This study addresses the prediction of progression to dialysis or end-stage kidney disease among patients with acute kidney injury (AKI) and evaluates the causal effect of pharmacological interventions on this rare outcome. Leveraging a longitudinal electronic health record cohort with a 90-day observation window and a 730-day prediction horizon, the work integrates time-series diagnostic, procedural, medication, and renal function data. It proposes a novel causal multi-head model that combines Transformer architecture with counterfactual reasoning to estimate average treatment effects at both drug and ingredient levels. Counterfactual exposure simulations are validated through robustness checks employing inverse probability of treatment weighting (IPTW), augmented IPTW (AIPW), and covariate-adjusted regression. The model achieves an AUC of 0.694 and a PR-AUC of 0.094 on the test set. Causal analyses suggest a potential protective effect of ACE inhibitors/ARBs, whereas loop diuretics may exacerbate renal deterioration.

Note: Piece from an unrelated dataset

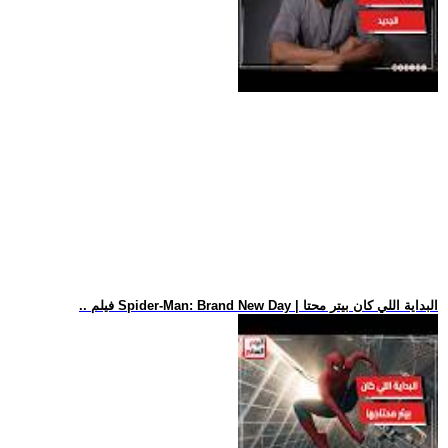
.. فيلم Spider-Man: Brand New Day | البداية اللي كان بيتر محتا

Progression to dialysis or end-stage renal disease is a rare but clinically important outcome. Clinicians need evidence on how medication exposures influence downstream risk. We constructed a fixed-window EHR cohort (90-day observation, 730-day prediction; N=81401; dialysis/ESRD prevalence: 1.1%) and modeled sequences of diagnoses, procedures, and medications with kidney laboratory trends (creatinine, BUN, eGFR). A transformer-based causal multi-head model was trained to estimate drug- and ingredient-level average treatment effects (ATEs) using counterfactual exposure removal and insertion under a full medication history setup. On test set, predictive performance reached an AUC of 0.694 and PR-AUC of 0.094. At the selected decision threshold (0.883), the model achieved an F1 score of 0.201 with a Brier score of 0.018. Post-hoc causal analyses of lab changes (eGFR, creatinine, BUN) using IPTW, AIPW, naive, and covariate-adjusted OLS methods assessed clinical directionality. Results showed partial protective-direction support for ACE/ARB exposures and worsening-direction signals for loop diuretics.